Analysis of the satellite data and the shoreline land cover revealed that mainly unconsolidated shores, bare areas (i.e. beaches) and estuarine wetlands were affected by oil landfall in Louisiana, Mississippi, Alabama and western Florida. For example, in Louisiana, the percentage of affected wetland shorelines exceeded 15%. These habitats are home for many species and include important breeding sites and nursery grounds of marine animals, such as fishes, shrimps, sea turtles and birds.
Common straight-line distance assessments of the affected coastline, revealed that approximately 167 km of Gulf Coast shoreline experienced moderate to heavy oil impacts. Satellite technology allows assessing the exact length of the affected shoreline, defined as the length of the edge of a body of water, thereby including all water boundaries of inlets, estuaries etc. This methodology reveals the fine scale impact and was used to gather the oil spill interaction information. To allow comparability of results with other impact assessments, the summaries of the presented key results were therefore provided in proportions of the affected shoreline versus the total length of the shoreline.

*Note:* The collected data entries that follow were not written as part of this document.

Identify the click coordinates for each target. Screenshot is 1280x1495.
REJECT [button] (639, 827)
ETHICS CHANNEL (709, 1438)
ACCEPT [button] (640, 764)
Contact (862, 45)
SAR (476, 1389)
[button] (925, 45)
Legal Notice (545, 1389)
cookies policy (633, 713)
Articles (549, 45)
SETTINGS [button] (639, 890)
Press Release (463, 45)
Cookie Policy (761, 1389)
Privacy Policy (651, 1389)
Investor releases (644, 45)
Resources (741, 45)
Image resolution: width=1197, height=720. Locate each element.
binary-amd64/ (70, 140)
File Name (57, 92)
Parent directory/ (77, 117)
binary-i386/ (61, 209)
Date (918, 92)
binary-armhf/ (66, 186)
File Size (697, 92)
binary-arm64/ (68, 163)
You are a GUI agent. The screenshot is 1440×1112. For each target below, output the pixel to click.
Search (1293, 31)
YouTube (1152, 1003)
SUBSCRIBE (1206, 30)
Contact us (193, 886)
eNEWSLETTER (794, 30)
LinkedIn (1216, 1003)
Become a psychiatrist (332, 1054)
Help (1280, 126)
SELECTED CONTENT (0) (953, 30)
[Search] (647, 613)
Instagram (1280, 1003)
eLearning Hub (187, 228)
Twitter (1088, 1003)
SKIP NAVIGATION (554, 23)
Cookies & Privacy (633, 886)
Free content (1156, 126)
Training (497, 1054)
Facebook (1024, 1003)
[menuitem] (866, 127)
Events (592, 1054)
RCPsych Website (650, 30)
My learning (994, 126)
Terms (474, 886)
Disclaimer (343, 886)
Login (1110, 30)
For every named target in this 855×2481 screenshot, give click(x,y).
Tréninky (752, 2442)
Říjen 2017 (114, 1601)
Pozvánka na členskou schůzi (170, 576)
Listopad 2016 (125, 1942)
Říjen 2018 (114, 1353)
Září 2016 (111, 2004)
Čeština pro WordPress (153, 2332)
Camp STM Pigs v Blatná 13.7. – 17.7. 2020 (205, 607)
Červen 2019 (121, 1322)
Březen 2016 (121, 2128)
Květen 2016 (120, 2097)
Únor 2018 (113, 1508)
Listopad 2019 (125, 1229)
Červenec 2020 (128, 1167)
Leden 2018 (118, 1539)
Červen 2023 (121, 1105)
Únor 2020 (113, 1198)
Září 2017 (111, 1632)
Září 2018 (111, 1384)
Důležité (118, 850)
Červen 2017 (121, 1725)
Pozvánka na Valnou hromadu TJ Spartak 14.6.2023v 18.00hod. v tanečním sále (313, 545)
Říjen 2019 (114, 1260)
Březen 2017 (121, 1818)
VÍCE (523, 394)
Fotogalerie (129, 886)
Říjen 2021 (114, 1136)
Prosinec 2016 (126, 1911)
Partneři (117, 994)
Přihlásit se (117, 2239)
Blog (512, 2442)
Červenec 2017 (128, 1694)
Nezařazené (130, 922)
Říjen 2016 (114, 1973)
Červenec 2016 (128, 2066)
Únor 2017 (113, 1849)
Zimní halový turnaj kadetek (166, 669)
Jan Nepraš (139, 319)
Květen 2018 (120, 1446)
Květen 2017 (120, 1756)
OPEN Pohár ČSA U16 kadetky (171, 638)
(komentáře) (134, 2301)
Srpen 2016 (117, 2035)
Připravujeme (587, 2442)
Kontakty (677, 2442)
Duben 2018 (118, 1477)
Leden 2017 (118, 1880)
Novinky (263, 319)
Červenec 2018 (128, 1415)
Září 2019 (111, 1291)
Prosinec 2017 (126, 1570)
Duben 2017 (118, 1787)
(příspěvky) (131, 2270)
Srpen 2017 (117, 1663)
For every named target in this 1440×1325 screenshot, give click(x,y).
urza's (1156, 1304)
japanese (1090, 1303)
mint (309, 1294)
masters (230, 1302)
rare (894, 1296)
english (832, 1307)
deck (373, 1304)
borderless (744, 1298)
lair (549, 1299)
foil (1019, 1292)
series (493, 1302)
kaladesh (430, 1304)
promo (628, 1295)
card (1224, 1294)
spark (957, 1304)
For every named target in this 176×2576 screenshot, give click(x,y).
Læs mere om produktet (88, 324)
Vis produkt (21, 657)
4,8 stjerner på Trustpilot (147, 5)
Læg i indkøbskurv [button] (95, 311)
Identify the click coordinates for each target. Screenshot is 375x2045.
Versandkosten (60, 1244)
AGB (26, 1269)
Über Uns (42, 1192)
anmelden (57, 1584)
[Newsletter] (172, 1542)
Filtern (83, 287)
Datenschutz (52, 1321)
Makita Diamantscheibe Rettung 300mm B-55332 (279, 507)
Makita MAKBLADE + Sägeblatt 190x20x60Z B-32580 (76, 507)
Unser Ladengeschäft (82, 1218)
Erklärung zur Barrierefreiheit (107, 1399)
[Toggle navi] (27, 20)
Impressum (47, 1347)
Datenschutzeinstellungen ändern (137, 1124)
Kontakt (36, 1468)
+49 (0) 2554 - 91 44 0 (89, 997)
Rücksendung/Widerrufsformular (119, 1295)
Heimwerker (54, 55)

To understand how far sea turtles were affected by the oil landfall, a detailed map of sea turtle nesting sites was intersected with the cumulative weekly maps. The number of weeks the oil spill was present at the nesting site is an important indicator for the state of the sea turtle population. Besides the impact on the coasts, marine species, such as the Atlantic Bluefin Tuna, were also affected by the oil spill. Using various satellite data and models it was possible to get a preliminary estimate of the Deepwater Horizon oil spill impact on the ABFT spawning habitat and larvae survival.
The study demonstrated well how large scale disasters can be efficiently monitored from space to identify most impacted areas. Multi-source satellite data provided valuable input for models and for the direct mapping of oil slick extents, allowing a timely, synoptic, continuous and precise mapping of the oil spill extent in the Gulf of Mexico (GOM). The intersection of satellite derived oil spill extents with various GIS datasets on valuable coastal and maritime habitats allows providing detailed information on the impacts of the oil spill on natural habitats, on the shoreline and in the GOM. The results derived in this study also highlight hot spot areas where increased restoration efforts are needed.
Necessary tools and processing chains to derive products for almost near real time and historical oils spill status and impact assessments were developed and are ready for operational applications or refinement for other oil related monitoring tasks.